Katılımcıların, uygulamanın herhangi bir diyaloğun içerisinde yer almasına, bilboardlarda gösterilmesine ve çok sık ekranda gösterilmesine olumsuz baktıkları, ürünün popüler biri tarafından kullanmasını ise olumlu bulduğu araştırmada, en fazla hatırlanan ürünlerin gazlı içecekler, kahve, araç, cep telefonu ve diğer programların reklamları olduğu tespit edildi.
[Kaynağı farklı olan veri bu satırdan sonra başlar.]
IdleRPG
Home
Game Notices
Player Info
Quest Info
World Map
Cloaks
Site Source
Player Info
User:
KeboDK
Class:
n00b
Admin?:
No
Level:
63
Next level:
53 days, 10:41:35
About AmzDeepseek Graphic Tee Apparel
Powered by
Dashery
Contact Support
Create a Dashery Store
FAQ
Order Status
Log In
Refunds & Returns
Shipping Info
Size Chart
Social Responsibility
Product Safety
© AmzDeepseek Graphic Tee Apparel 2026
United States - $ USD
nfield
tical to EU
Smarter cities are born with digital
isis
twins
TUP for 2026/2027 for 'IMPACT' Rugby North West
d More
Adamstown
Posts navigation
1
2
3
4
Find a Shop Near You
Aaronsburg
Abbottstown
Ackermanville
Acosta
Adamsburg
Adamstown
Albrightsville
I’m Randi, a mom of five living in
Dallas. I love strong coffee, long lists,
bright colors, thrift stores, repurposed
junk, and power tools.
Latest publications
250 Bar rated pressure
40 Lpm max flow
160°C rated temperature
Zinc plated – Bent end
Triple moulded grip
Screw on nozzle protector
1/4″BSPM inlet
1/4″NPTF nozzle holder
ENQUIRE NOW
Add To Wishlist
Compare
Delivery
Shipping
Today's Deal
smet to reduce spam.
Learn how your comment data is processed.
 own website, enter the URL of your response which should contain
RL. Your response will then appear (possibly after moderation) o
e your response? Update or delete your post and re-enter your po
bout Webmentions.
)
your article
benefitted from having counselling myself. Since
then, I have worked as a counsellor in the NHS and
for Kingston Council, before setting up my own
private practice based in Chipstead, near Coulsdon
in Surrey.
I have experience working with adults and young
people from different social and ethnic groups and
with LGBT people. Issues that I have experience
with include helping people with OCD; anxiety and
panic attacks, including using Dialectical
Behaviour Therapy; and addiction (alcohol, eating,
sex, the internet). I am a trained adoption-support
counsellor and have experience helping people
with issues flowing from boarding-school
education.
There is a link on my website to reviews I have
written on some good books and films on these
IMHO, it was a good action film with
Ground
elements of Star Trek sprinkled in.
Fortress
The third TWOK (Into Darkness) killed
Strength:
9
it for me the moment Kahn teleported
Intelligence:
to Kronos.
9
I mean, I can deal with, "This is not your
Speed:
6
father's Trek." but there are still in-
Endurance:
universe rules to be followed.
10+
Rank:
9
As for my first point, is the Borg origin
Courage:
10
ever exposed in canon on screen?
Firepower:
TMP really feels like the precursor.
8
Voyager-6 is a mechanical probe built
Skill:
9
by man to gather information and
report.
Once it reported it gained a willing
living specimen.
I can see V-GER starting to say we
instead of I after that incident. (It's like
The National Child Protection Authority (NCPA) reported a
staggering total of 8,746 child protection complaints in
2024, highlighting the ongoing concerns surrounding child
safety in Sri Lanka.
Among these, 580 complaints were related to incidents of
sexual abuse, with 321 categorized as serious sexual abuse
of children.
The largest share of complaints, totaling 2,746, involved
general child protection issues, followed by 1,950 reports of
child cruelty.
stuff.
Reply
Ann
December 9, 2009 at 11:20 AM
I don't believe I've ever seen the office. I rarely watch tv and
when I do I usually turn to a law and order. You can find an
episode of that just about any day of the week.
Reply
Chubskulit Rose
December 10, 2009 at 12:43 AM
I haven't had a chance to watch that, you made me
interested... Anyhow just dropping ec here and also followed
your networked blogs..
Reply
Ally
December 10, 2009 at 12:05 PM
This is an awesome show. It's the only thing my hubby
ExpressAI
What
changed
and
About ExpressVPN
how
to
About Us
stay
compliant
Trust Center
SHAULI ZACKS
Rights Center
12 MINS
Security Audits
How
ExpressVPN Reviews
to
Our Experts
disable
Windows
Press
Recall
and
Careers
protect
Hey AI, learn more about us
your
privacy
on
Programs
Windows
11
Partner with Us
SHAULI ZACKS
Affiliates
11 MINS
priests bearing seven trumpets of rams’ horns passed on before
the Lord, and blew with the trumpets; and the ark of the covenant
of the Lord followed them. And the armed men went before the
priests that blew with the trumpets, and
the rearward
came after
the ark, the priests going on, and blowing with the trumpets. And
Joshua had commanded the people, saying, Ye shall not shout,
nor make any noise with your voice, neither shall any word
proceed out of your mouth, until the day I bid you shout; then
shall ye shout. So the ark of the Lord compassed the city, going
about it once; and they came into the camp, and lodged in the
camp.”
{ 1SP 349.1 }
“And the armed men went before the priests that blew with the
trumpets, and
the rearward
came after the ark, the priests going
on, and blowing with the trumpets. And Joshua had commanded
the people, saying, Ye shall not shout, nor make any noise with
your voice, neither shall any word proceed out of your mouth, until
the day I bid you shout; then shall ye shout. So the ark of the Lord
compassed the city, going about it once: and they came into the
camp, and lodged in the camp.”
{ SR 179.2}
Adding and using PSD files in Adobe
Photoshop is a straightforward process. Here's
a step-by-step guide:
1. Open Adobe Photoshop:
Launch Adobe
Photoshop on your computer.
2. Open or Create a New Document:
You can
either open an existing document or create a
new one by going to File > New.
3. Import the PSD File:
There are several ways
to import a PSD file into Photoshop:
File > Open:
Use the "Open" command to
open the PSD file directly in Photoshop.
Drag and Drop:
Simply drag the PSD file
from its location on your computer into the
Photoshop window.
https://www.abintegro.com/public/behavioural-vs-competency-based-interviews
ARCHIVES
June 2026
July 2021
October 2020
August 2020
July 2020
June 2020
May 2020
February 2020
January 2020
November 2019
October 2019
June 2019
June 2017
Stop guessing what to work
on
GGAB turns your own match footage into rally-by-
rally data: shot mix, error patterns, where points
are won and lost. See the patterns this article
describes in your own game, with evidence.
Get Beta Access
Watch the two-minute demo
Araştırmada, katılımcıların gıda, hazır giyim, otomotiv, cep telefonu, kişisel bakım ürünleri ve teknoloji ürünlerinin ürün yerleştirme reklamı yapılmasını anlayışla karşıladıkları, silah, alkol, sigara ve çocukları negatif etkilediğinden fastfood veya bilgisayar oyunları reklamlarının ise ürün yerleştirme uygulamasına konu olmasına olumsuz baktıkları anlaşıldı.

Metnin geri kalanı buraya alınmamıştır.